Your task
Keeping pictures out of the copy, restate each record word for word.

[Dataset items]
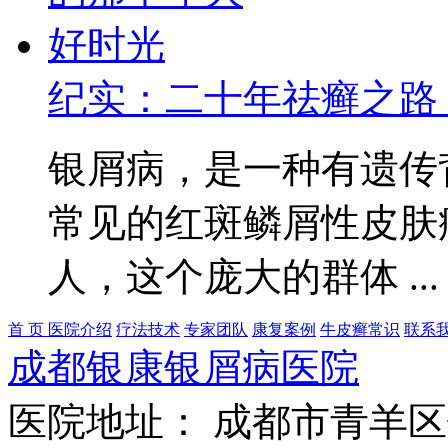
纪实：二十年祛癣之路
银屑病，是一种有遗传
常见的红斑鳞屑性皮肤
人，这个庞大的群体 ..
首 页
医院介绍
疗法技术
专家团队
康复案例
牛皮癣常识
联系
成都银康银屑病医院
医院地址： 成都市青羊区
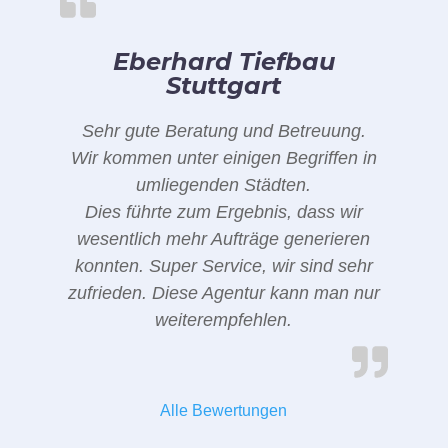
Eberhard Tiefbau
Stuttgart
Sehr gute Beratung und Betreuung.
Wir kommen unter einigen Begriffen in
umliegenden Städten.
Dies führte zum Ergebnis, dass wir
wesentlich mehr Aufträge generieren
konnten. Super Service, wir sind sehr
zufrieden. Diese Agentur kann man nur
weiterempfehlen.
Alle Bewertungen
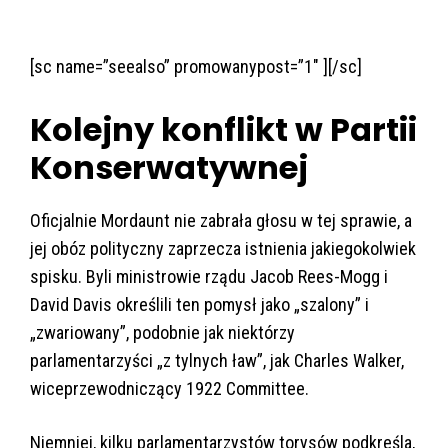
[sc name=”seealso” promowanypost=”1″ ][/sc]
Kolejny konflikt w Partii
Konserwatywnej
Oficjalnie Mordaunt nie zabrała głosu w tej sprawie, a
jej obóz polityczny zaprzecza istnienia jakiegokolwiek
spisku. Byli ministrowie rządu Jacob Rees-Mogg i
David Davis określili ten pomysł jako „szalony” i
„zwariowany”, podobnie jak niektórzy
parlamentarzyści „z tylnych ław”, jak Charles Walker,
wiceprzewodniczący 1922 Committee.
Niemniej, kilku parlamentarzystów torysów podkreśla,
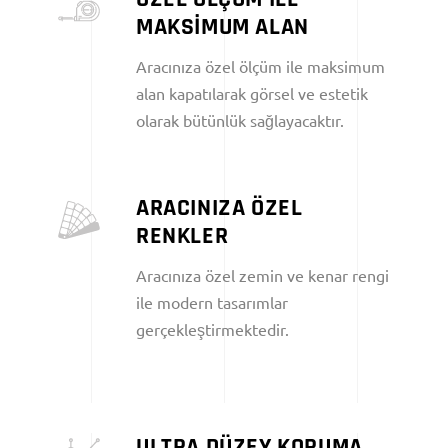
MAKSİMUM ALAN
Aracınıza özel ölçüm ile maksimum
alan kapatılarak görsel ve estetik
olarak bütünlük sağlayacaktır.
ARACINIZA ÖZEL
RENKLER
Aracınıza özel zemin ve kenar rengi
ile modern tasarımlar
gerçekleştirmektedir.
ULTRA DÜZEY KORUMA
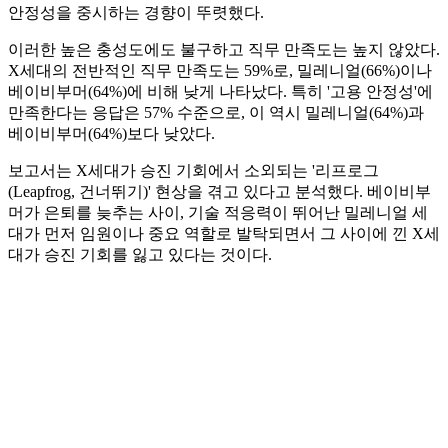
안정성을 중시하는 경향이 뚜렷했다.
이러한 높은 충성도에도 불구하고 직무 만족도는 높지 않았다.
X세대의 전반적인 직무 만족도는 59%로, 밀레니얼(66%)이나
베이비부머(64%)에 비해 낮게 나타났다. 특히 '고용 안정성'에
만족한다는 응답은 57% 수준으로, 이 역시 밀레니얼(64%)과
베이비부머(64%)보다 낮았다.
보고서는 X세대가 승진 기회에서 소외되는 '리프로그
(Leapfrog, 건너뛰기)' 현상을 겪고 있다고 분석했다. 베이비부
머가 은퇴를 늦추는 사이, 기술 적응력이 뛰어난 밀레니얼 세
대가 먼저 임원이나 중요 역할로 발탁되면서 그 사이에 낀 X세
대가 승진 기회를 잃고 있다는 것이다.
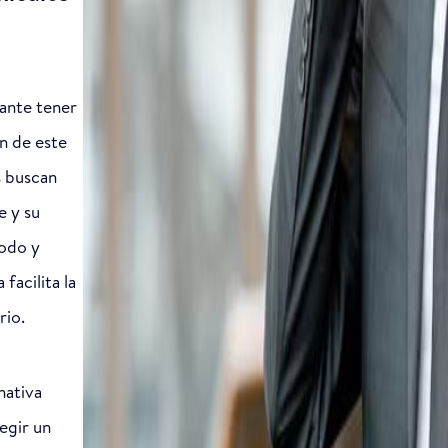
tante tener
n de este
s buscan
e y su
odo y
facilita la
rio.
nativa
egir un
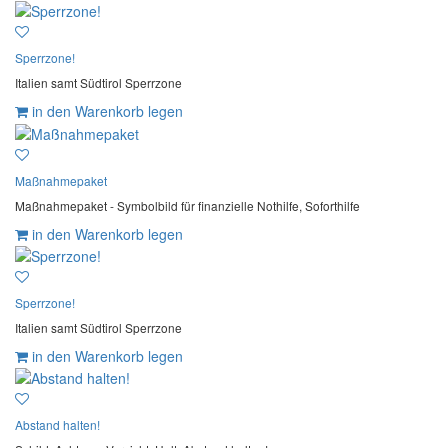
Sperrzone!
Italien samt Südtirol Sperrzone
in den Warenkorb legen
Maßnahmepaket
Maßnahmepaket - Symbolbild für finanzielle Nothilfe, Soforthilfe
in den Warenkorb legen
Sperrzone!
Italien samt Südtirol Sperrzone
in den Warenkorb legen
Abstand halten!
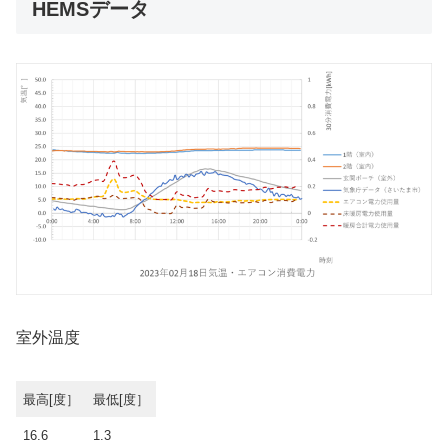
HEMSデータ
室外温度
最高[度］
最低[度］
16.6
1.3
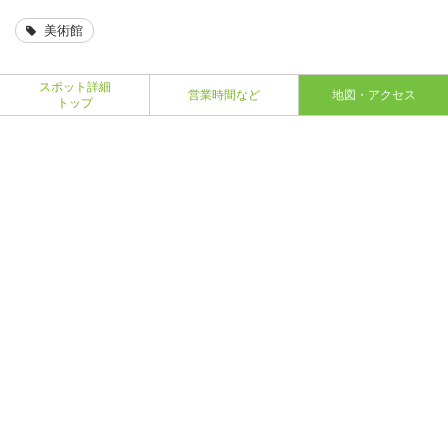
美術館
スポット詳細
営業時間など
地図・アクセス
トップ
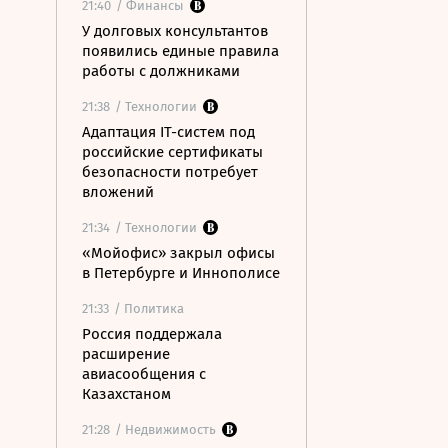
21:40
/ Финансы
У долговых консультантов
появились единые правила
работы с должниками
21:38
/ Технологии
Адаптация IT-систем под
российские сертификаты
безопасности потребует
вложений
21:34
/ Технологии
«Мойофис» закрыл офисы
в Петербурге и Иннополисе
21:33
/ Политика
Россия поддержала
расширение
авиасообщения с
Казахстаном
21:28
/ Недвижимость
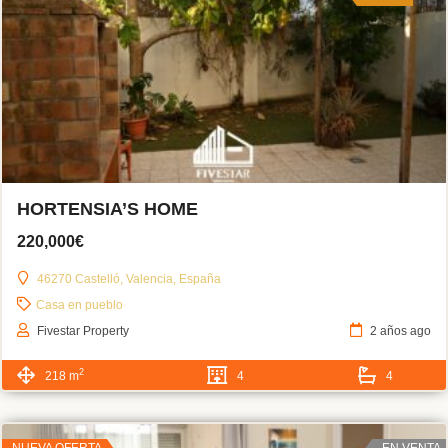
HORTENSIA’S HOME
220,000€
46270 Castelló, Valencia, España
Casa en pueblo
Fivestar Property
2 años ago
2
218 m
4
4
NUEVA OFERTA
EN VENTA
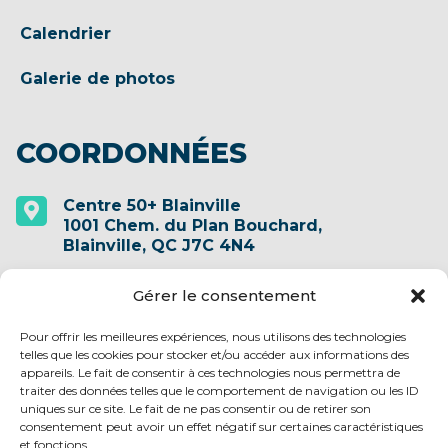
Calendrier
Galerie de photos
COORDONNÉES
Centre 50+ Blainville

1001 Chem. du Plan Bouchard,
Blainville, QC J7C 4N4
Gérer le consentement
(450) 435-1708

Pour offrir les meilleures expériences, nous utilisons des technologies
telles que les cookies pour stocker et/ou accéder aux informations des
info@centre50plusblainville.qc.ca

appareils. Le fait de consentir à ces technologies nous permettra de
traiter des données telles que le comportement de navigation ou les ID
uniques sur ce site. Le fait de ne pas consentir ou de retirer son
consentement peut avoir un effet négatif sur certaines caractéristiques
SUIVEZ-NOUS SUR
et fonctions.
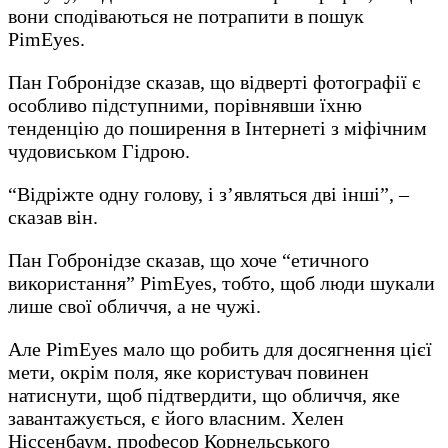
вони сподіваються не потрапити в пошук
PimEyes.
Пан Гобронідзе сказав, що відверті фотографії є
особливо підступними, порівнявши їхню
тенденцію до поширення в Інтернеті з міфічним
чудовиськом Гідрою.
“Відріжте одну голову, і з’являться дві інші”, –
сказав він.
Пан Гобронідзе сказав, що хоче “етичного
використання” PimEyes, тобто, щоб люди шукали
лише свої обличчя, а не чужі.
Але PimEyes мало що робить для досягнення цієї
мети, окрім поля, яке користувач повинен
натиснути, щоб підтвердити, що обличчя, яке
завантажується, є його власним. Хелен
Ніссенбаум, професор Корнельського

Written answer
纪实：二十年祛癣之路
银屑病，是一种有遗传
常见的红斑鳞屑性皮肤
人，这个庞大的群体 ..
首 页
医院介绍
疗法技术
专家团队
康复案例
牛皮癣常识
联系
成都银康银屑病医院
医院地址： 成都市青羊区
Eberhard Tiefbau
Stuttgart
Sehr gute Beratung und Betreuung.
Wir kommen unter einigen Begriffen in
umliegenden Städten.
Dies führte zum Ergebnis, dass wir
wesentlich mehr Aufträge generieren
konnten. Super Service, wir sind sehr
zufrieden. Diese Agentur kann man nur
weiterempfehlen.
Alle Bewertungen
[sc name=”seealso” promowanypost=”1″ ][/sc]
Kolejny konflikt w Partii
Konserwatywnej
Oficjalnie Mordaunt nie zabrała głosu w tej sprawie, a
jej obóz polityczny zaprzecza istnienia jakiegokolwiek
spisku. Byli ministrowie rządu Jacob Rees-Mogg i
David Davis określili ten pomysł jako „szalony” i
„zwariowany”, podobnie jak niektórzy
parlamentarzyści „z tylnych ław”, jak Charles Walker,
wiceprzewodniczący 1922 Committee.
Niemniej, kilku parlamentarzystów torysów podkreśla,
MAKSİMUM ALAN
Aracınıza özel ölçüm ile maksimum
alan kapatılarak görsel ve estetik
olarak bütünlük sağlayacaktır.
ARACINIZA ÖZEL
RENKLER
Aracınıza özel zemin ve kenar rengi
ile modern tasarımlar
gerçekleştirmektedir.
ULTRA DÜZEY KORUMA
안정성을 중시하는 경향이 뚜렷했다.
이러한 높은 충성도에도 불구하고 직무 만족도는 높지 않았다.
X세대의 전반적인 직무 만족도는 59%로, 밀레니얼(66%)이나
베이비부머(64%)에 비해 낮게 나타났다. 특히 '고용 안정성'에
만족한다는 응답은 57% 수준으로, 이 역시 밀레니얼(64%)과
베이비부머(64%)보다 낮았다.
보고서는 X세대가 승진 기회에서 소외되는 '리프로그
(Leapfrog, 건너뛰기)' 현상을 겪고 있다고 분석했다. 베이비부
머가 은퇴를 늦추는 사이, 기술 적응력이 뛰어난 밀레니얼 세
대가 먼저 임원이나 중요 역할로 발탁되면서 그 사이에 낀 X세
대가 승진 기회를 잃고 있다는 것이다.
tante tener
n de este
s buscan
e y su
odo y
facilita la
rio.
nativa
egir un
Sperrzone!
Italien samt Südtirol Sperrzone
in den Warenkorb legen
Maßnahmepaket
Maßnahmepaket - Symbolbild für finanzielle Nothilfe, Soforthilfe
in den Warenkorb legen
Sperrzone!
Italien samt Südtirol Sperrzone
in den Warenkorb legen
Abstand halten!
HEMSデータ
室外温度
最高[度］
最低[度］
16.6
1.3
美術館
スポット詳細
営業時間など
地図・アクセス
トップ
21:40
/ Финансы
У долговых консультантов
появились единые правила
работы с должниками
21:38
/ Технологии
Адаптация IT-систем под
российские сертификаты
безопасности потребует
вложений
21:34
/ Технологии
«Мойофис» закрыл офисы
в Петербурге и Иннополисе
21:33
/ Политика
Россия поддержала
расширение
авиасообщения с
Казахстаном
21:28
/ Недвижимость
HORTENSIA’S HOME
220,000€
46270 Castelló, Valencia, España
Casa en pueblo
Fivestar Property
2 años ago
2
218 m
4
4
NUEVA OFERTA
EN VENTA
Calendrier
Galerie de photos
COORDONNÉES
Centre 50+ Blainville

1001 Chem. du Plan Bouchard,
Blainville, QC J7C 4N4
Gérer le consentement
(450) 435-1708

Pour offrir les meilleures expériences, nous utilisons des technologies
telles que les cookies pour stocker et/ou accéder aux informations des
info@centre50plusblainville.qc.ca

appareils. Le fait de consentir à ces technologies nous permettra de
traiter des données telles que le comportement de navigation ou les ID
uniques sur ce site. Le fait de ne pas consentir ou de retirer son
consentement peut avoir un effet négatif sur certaines caractéristiques
SUIVEZ-NOUS SUR
et fonctions.
вони сподіваються не потрапити в пошук
PimEyes.
Пан Гобронідзе сказав, що відверті фотографії є
особливо підступними, порівнявши їхню
тенденцію до поширення в Інтернеті з міфічним
чудовиськом Гідрою.
“Відріжте одну голову, і з’являться дві інші”, –
сказав він.
Пан Гобронідзе сказав, що хоче “етичного
використання” PimEyes, тобто, щоб люди шукали
лише свої обличчя, а не чужі.
Але PimEyes мало що робить для досягнення цієї
мети, окрім поля, яке користувач повинен
натиснути, щоб підтвердити, що обличчя, яке
завантажується, є його власним. Хелен
Ніссенбаум, професор Корнельського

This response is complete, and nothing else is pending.